National Interest - Whether or not the war has/will serve U.S. national security interests is a question that cannot be answered at the moment. If, as the Bush administration hopes, a new regime in Iraq leads to broader political reform in the Middle East, that will serve U.S. interests. The absence of WMD and the diplomatic strains have injured U.S. interests.
Justification - Given the Bush administration's judgment that, if Iraq possessed WMD, war served the national interest, and belief that Iraq possessed WMD, war was justified. In retrospect, the belief has turned out false. Thus, in retrospect, the war was unjustified. At the time, however, the justification was sufficient.
Justice - Deposing Saddam Hussein was a just act.
Perhaps it could be a low standard depending on its application to particular cases. I am not sure. Would I prefer Polish occupation to a regime that promotes infanticide? Again, I have never thought the question through.
Suppose we were not allied with Europe in the 1940’s. Would U.S. involvement in the war have been unjust? I think not.
It’s a hard question, that I’ll admit to not thinking through. I am inclined, however, to reject any notion of just-war theory that would condemn deposing a genocidal dictator because he had not explicitly attacked the United States.
“Ultimately though the very defining of the term ‘justifiable’ is nonsense when separated from the root concept of ‘justice’ . . . so you are engaging in sophistry by making the questions of the justification and the justice of a war two separate questions”
I don’t think so. Justification, as I understand it, is an epistemic notion, while justice is an ethical notion.
Props to Saddam! He was looking good, positively dapper, radiating hope and an earnest, palpable desire to be free. It's a tragedy, isn't it? And then you think of O.J. and what HE did, and you realize...was Saddam really worse? Doesn't Saddam deserve, say, Johnny Cochrane, arguing before the jury, "If the extermination of his own people doesn't fit, you must acquit. Testify!"
By the way, Saddam was wearing the following, per Fashionista magazine:
1. A Latchkey & Brothers suit, wool, with gold/emerald pinstripes (real gold and emerald)
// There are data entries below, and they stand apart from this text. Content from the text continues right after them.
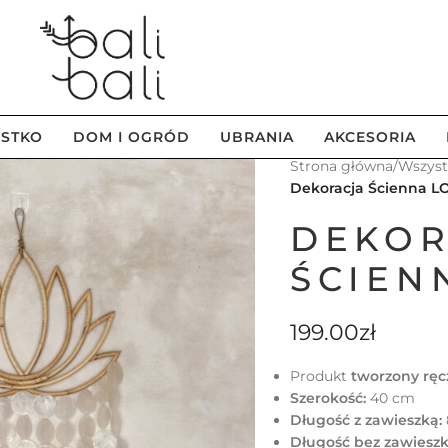
STKO
DOM I OGRÓD
UBRANIA
AKCESORIA
Strona główna
/
Wszys
Dekoracja Ścienna L
DEKOR
ŚCIEN
199.00
zł
Produkt
tworzony ręc
Szerokość:
40 cm
Długość z zawieszką:
Długość bez zawieszk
2. Snodgrass patent-leather shoes
3. Ripkin & Shittolio shirt, fashioned from the very, very rare silk spun by the Rasputin spider (only 2 exist, and they both happen to belong to Ahmed Chalabi)
4. Cookla socks (for that "I'm imprisoned by I'm still feisty and...I'm still me goddammit!" look)
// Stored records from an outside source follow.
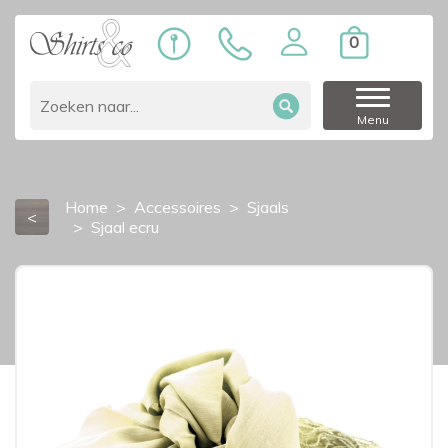
0
Menu
Home
Accessoires
Sjaals
<
Sjaal ecru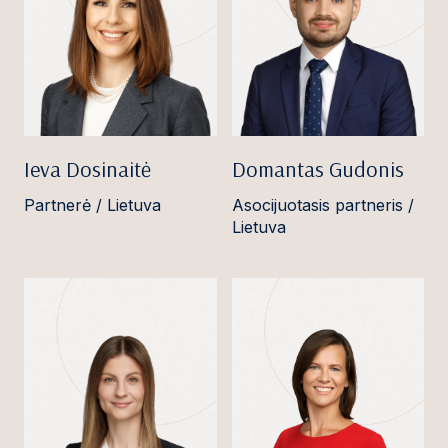
Ieva Dosinaitė
Domantas Gudonis
Partnerė / Lietuva
Asocijuotasis partneris /
Lietuva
Saddam was spiffed-up and ready to rock 'n roll! Let's hear it for the boy!
O.k., so you were using justification as another word for "warrant." I follow you better knowing that except that (and I would have to think about this more) it seems to me that using the term justification as regards the reasons, guidelines, motives, etc., for doing a morally significant act would be a different use of the term than simply as one connoting epistemic warrant. In the latter case the question is "what can I know?" and in the former case (the practical or moral situation) the question is "what should I do?". That might be a place we should do some more investigation, since justifying a practical action seems to be a different use of intellect than justifying a belief.
But wait, what did anything I just wrote have to do with Saddam being on trial? That reminds me, isn't Milosevic still twirling the ICC in Hague around his finger? That trial has gone on for years so it will be interesting to compare the trial of Milosevic to the trial of Saddam.
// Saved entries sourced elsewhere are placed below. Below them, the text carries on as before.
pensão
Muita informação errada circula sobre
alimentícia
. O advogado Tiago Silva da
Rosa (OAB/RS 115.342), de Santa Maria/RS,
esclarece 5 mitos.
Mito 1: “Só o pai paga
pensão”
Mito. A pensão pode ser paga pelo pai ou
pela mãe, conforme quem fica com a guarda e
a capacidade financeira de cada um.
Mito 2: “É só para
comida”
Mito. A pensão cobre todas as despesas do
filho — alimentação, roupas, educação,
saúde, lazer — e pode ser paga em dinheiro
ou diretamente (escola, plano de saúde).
brian i agree with you, but where do you start to investigate such a standing. a belief could be just that, a belief. however, to make a practical action "just" you better believe in what you are doing before you begin. justifying a belief is something that many believe makes a war just. Winning a war that has too many questions to begin with makes all the unjust come true. In this day in age we call it knowhow, and advancement in technology when something positive comes about, but if it takes three years to get a scumbag like Saddam Hussein brought to justice i call it a job well done. Put aside if you will all the innocent men and women who will end up dying on behalf of our country, some of whom will go to there grave not knowing what exactly it was they died for!